Physicochemical study of the interactions between Econazole and DL-α-Tocopherol with triblock copolymer aggregates in PBS media

Abstract

Solubilization enhancement of the pharmaceutical drug Econazole and vitamin E (DL-α-Tocopherol) in phosphate buffered saline aqueous media (PBS) at 298.15 K, due to the presence of aggregates of two triblock copolymers (F127 and P123), is reported. The increment in the solubility of the compounds as a function of the concentration of the triblock copolymer was determined by UV-Visible spectrophotometry. From these datum, the molar solubilization capacity, micelle–water partition coefficients and standard free energy of solubilization for each of the compounds in the different triblock copolymer solutions is reported. The effect on the thermodynamics of aggregate formation due to the incorporation of the solute into the aggregate arrangement of the triblock copolymers was investigated using differential scanning calorimetry (DSC). From our results it is evident that the presence of the solute in the triblock copolymer aggregates disrupts the original arrangement of the aggregates free of the solute, since the thermodynamic parameters associated with the aggregate formation are modified e.g. the presence of the solute lowers the enthalpy of aggregation as well as the onset temperature of aggregate formation and in general the profile of the calorimetric trace is modified.

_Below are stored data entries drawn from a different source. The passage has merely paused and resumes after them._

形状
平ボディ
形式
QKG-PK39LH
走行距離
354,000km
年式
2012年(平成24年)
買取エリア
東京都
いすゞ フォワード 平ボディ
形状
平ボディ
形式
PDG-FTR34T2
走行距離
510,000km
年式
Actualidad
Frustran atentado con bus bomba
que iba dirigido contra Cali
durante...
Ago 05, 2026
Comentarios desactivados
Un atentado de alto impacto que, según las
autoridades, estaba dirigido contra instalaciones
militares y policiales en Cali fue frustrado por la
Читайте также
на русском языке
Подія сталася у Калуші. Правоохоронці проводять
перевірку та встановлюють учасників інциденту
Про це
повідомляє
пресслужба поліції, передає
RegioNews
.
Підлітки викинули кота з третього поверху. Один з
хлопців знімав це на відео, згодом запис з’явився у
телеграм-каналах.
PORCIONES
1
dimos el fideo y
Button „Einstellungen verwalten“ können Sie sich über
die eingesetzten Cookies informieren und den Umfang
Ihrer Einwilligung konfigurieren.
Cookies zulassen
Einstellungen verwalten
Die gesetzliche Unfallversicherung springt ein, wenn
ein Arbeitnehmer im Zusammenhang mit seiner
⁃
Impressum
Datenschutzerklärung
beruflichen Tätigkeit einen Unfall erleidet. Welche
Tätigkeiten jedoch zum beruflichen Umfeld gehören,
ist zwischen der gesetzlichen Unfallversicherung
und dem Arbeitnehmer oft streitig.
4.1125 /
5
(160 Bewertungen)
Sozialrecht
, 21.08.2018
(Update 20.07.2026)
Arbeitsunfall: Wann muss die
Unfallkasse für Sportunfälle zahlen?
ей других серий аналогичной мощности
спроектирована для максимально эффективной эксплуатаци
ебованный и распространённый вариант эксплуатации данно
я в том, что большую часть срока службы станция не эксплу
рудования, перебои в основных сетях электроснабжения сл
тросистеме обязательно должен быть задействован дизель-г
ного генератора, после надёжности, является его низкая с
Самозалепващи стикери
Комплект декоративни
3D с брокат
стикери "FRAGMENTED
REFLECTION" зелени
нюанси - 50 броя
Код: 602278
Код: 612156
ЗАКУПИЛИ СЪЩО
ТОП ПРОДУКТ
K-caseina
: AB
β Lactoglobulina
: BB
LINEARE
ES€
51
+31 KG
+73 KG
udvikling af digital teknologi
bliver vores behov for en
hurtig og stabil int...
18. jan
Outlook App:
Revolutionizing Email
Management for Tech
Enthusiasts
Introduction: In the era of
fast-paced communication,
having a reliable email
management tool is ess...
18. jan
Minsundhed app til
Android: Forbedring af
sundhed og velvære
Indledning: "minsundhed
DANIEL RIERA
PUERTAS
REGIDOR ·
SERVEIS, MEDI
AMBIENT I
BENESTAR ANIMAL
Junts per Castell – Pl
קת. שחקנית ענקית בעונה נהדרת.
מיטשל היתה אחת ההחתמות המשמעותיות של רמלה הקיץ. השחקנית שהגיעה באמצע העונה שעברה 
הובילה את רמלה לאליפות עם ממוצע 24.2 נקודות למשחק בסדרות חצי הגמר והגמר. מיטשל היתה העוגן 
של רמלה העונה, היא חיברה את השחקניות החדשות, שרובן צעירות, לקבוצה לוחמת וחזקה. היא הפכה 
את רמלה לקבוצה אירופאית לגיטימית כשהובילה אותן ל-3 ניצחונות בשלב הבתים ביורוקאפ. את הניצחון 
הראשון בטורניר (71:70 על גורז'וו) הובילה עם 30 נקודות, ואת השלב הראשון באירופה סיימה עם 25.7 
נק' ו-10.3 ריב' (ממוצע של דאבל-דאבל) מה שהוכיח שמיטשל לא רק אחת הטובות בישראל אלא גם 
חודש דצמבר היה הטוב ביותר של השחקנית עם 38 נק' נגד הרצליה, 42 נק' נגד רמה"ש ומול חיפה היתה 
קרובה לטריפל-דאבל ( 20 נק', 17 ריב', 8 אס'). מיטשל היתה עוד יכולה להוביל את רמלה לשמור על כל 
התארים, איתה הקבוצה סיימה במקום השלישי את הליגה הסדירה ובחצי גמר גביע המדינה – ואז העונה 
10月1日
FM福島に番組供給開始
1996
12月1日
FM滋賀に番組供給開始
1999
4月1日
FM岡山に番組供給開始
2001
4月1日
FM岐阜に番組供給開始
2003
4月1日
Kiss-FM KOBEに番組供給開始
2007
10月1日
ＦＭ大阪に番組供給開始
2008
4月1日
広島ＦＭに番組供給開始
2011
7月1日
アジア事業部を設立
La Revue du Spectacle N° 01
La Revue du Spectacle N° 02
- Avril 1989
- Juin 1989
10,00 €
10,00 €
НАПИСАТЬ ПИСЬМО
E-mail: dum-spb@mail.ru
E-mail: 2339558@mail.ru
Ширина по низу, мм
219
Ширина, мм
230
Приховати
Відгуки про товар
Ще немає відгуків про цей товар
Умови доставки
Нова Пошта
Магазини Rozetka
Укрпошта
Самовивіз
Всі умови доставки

The size of the aggregates loaded with the solute was established through the determination of their hydrodynamic diameter, obtained from dynamic light scattering (DLS) measurements carried out at 283.15, 298.15 and 313.15 K. The hydrodynamic diameters of the aggregates of the triblock copolymers loaded with Econazole are very similar to the diameters obtained for the aggregates which are solute free. These results indicate that the solute most be completely engulfed by the aggregate. In the systems where the solute is DL-α-Tocopherol, the resulting hydrodynamic diameters are very different from the values obtained for the pure triblock copolymers which suggests that the solute does not sit inside the aggregate but it must be intercalated between the triblock copolymer molecules or in positions where the normal arrangement is disrupted significantly. From in vitro drug release studies of the two solutes encapsulated in the aggregates of the triblock copolymers in PBS buffer media to simulate physiological conditions we have determined that their liberation profiles can be described in terms of the Korsmeyer-Peppas and Peppas-Fassihi models.